==== Records ====
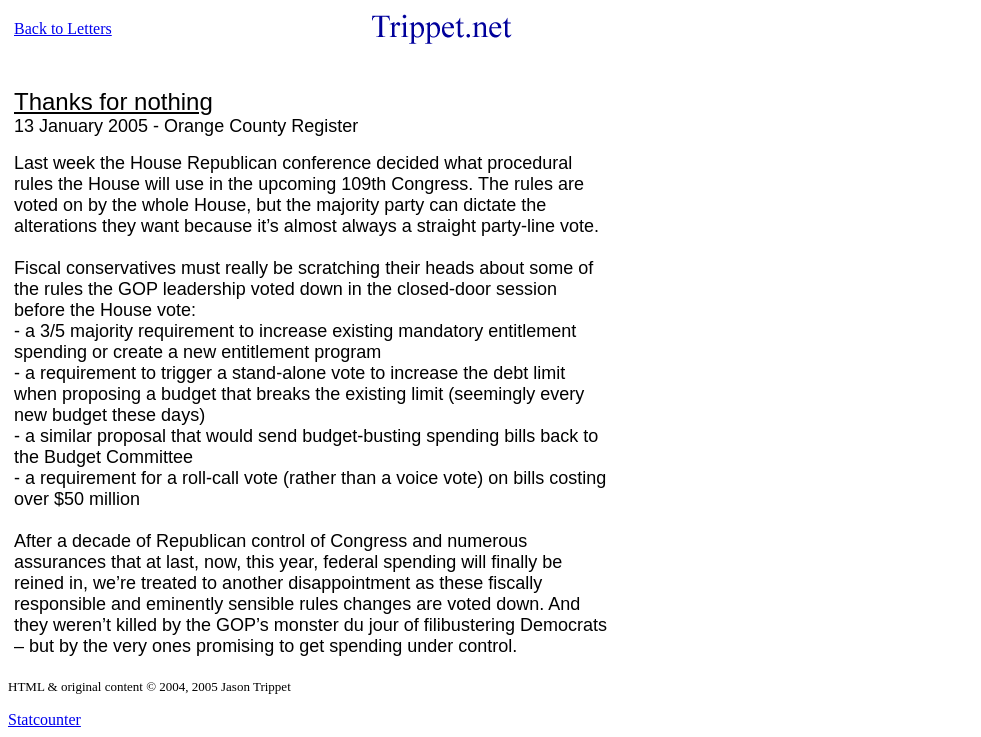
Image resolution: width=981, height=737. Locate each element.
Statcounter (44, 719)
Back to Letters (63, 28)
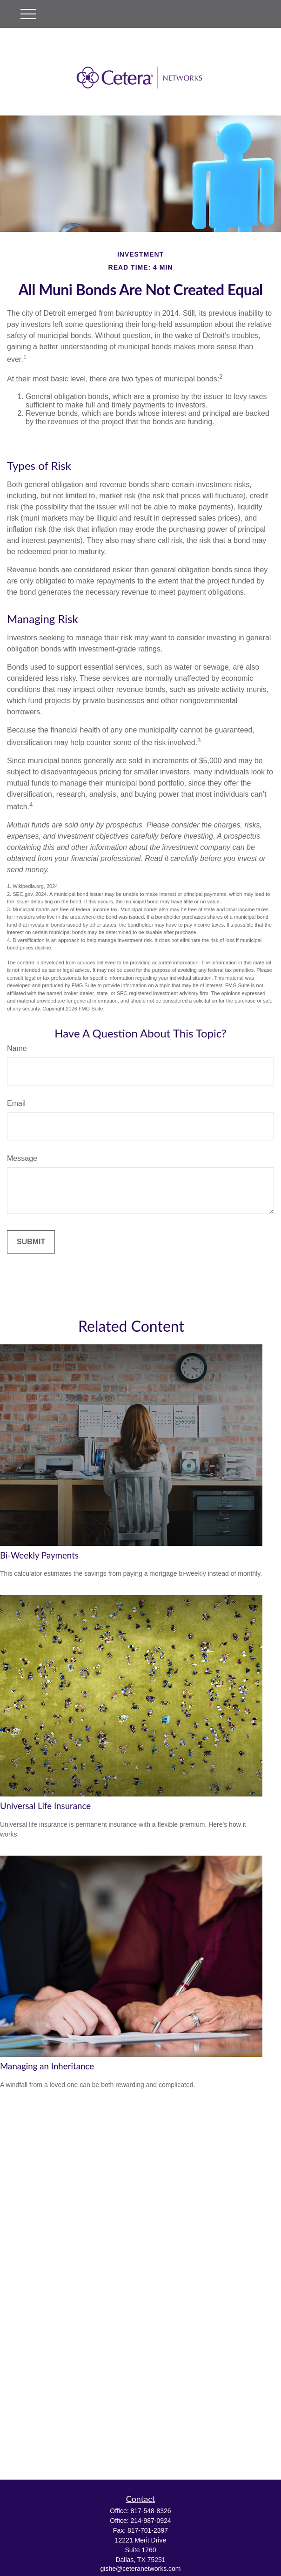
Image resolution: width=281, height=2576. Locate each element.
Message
====
Instructions to follow
Write out all of the data above exactly, pictures excluded.

Exercise output
Image resolution: width=981, height=737. Locate each element.
Statcounter (44, 719)
Back to Letters (63, 28)
Image resolution: width=281, height=2576. Locate each element.
Message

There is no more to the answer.